Tabi ben "beni üzme" yetiştirme ekolüyle büyümüş bir insan olduğum için bilinçaltıma artık ne işlediyse hemen "Üzdüm.Üzdüm işte.Allam yine üzdüm" moduna geçiyordum o zamanlar.-di li geçmiş zamanla konuşuyorum çünkü yaptığımın salaklıktan ibaret olduğunu anladığımdan beri bu tip insanlar mazide kaldılar.Ay üstümden ölü toprağı kalktı yeminle, onu üzme bunu üzme derken ben yaklaşık 38 yıldır sistematik olarak eziyete maruz kalıyomuşum meğer.İnsanın özel hayatında mobbing olur mu ya? Aha bende var.En yakın arkadaşım boşandı, annem "aman kızım,sakın siz evlenmeye kalkmayın, ben çok üzülürüm" deyip süratle kolonyayla bileklerini ovmaya başladı!İnanılmaz bir, olmamışı oldurup, olursa ne kadar üzüleceğini düşünüp, üzülme ihtimalinin düşüncesiyle üzülme hızı.İşte bunlar hep bana baskı, hep bana mobbing.Arkadaşlarla uyuşmayınca sallıyosun bi şekilde de, anne olunca konu zor oluyor.

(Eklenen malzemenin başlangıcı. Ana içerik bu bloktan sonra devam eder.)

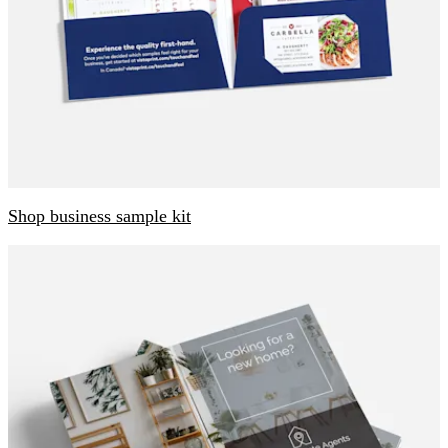
Shop business sample kit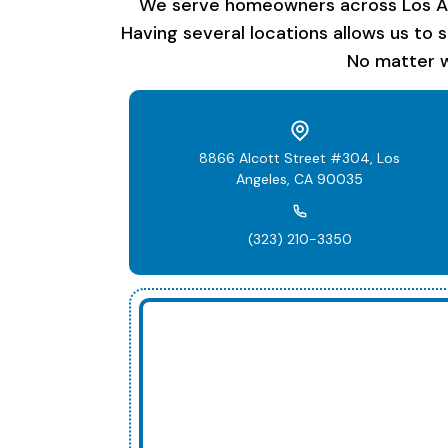
We serve homeowners across Los Ange
Having several locations allows us to 
No matter w
8866 Alcott Street #304, Los
Angeles, CA 90035
(323) 210-3350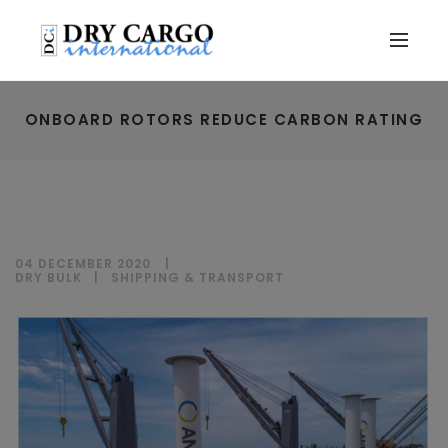
ONBOARD ROTORS REDUCE CARBON RATING
04 DECEMBER 2020
DRY BULK
|
SHIPPING & TRANSPORT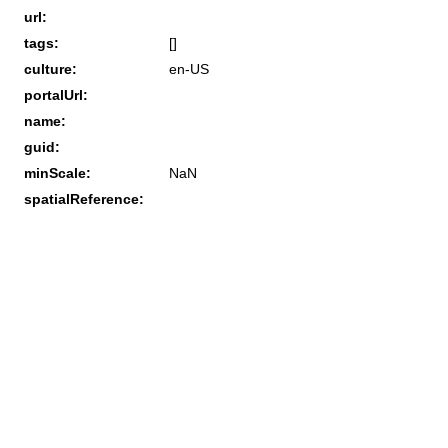
url:
tags:
[]
culture:
en-US
portalUrl:
name:
guid:
minScale:
NaN
spatialReference: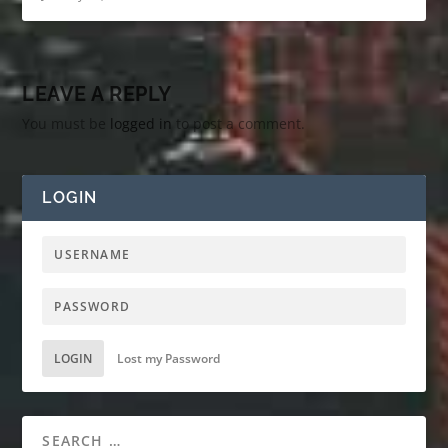
LEAVE A REPLY
You must be
logged in
to post a comment.
LOGIN
LOGIN
Lost my Password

Velhasıl arkadaşlar; konuyu çoluk çocuk mevzusuna bağlıyım mı?Sakın çocuklarınıza yapmaması gereken bir hareketi engellemek için "beni çok üzersin" falan demeyin.Sonra benim gibi olurlar ki bu yeterince ciddi bir tehdit bence.Bunlara maruz kalmak bir çocuk için ağır bi şey, ben de bi gecede delirmedim.

Not: Maymun gözünü açtı.Kimse üzülmesin diye kendimi üzemiycem.Hepinizi çok pis üzücem olm!